For those that do partake, of course they'll either be on the drug or they won't, and will be clossely monitored to ensure that they stay in good control (that would be my greatest concern as a test guinea pig). The criteria fo taking part in this tudy is that you have to be over 40 years of age, had diabetes for more than 5 years or more, with an A1C above 7% but under 10%. There is other criteria in order to take part in this trial which you can find at this link. Note that this trial is being conducted in the UK, Australia, Denmark, and the Netherlands and they maybe recruiting as we speak (for Canadians - the deadline is rapidly approaching for participants as they hope to start in the next few months).

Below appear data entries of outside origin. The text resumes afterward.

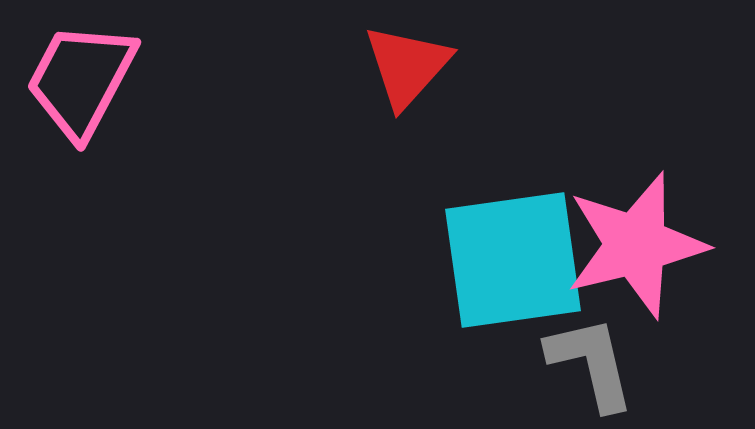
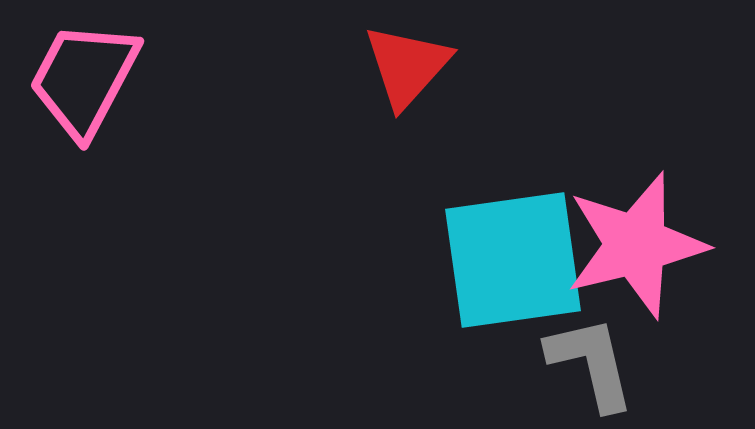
pink trapezoid: moved 3 px right, 1 px up
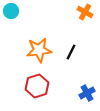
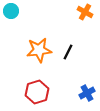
black line: moved 3 px left
red hexagon: moved 6 px down
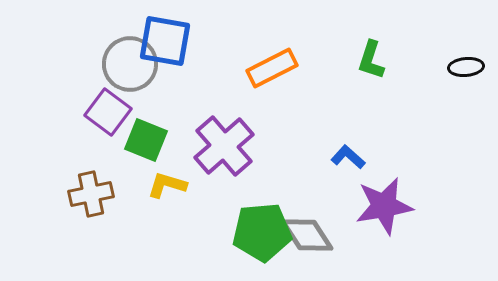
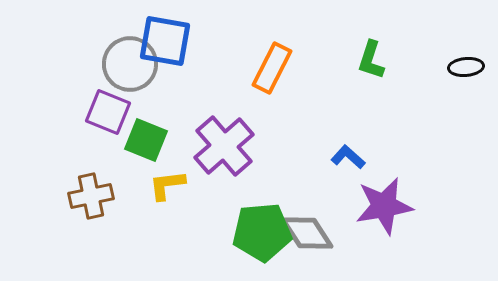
orange rectangle: rotated 36 degrees counterclockwise
purple square: rotated 15 degrees counterclockwise
yellow L-shape: rotated 24 degrees counterclockwise
brown cross: moved 2 px down
gray diamond: moved 2 px up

* When I posted about attending this symposium last week on Facebook a few long time T1D's like myself got their feathers a wee bit ruffled (very attractive to a bird loving cat like myself I might add). They were disillusioned by JDRF's promise of “a cure will be found in 5 years”. That is perhaps an old statement they used many moons ago but so far over the years I've attended JDRF symposiums there are no longer make promises made like that. JDRF's goal all along has been to, and I quote - " improve the lifes of every person affected by T1D by accelerating progress on the most promising opportunities for curing, better treating, and preventing the disease."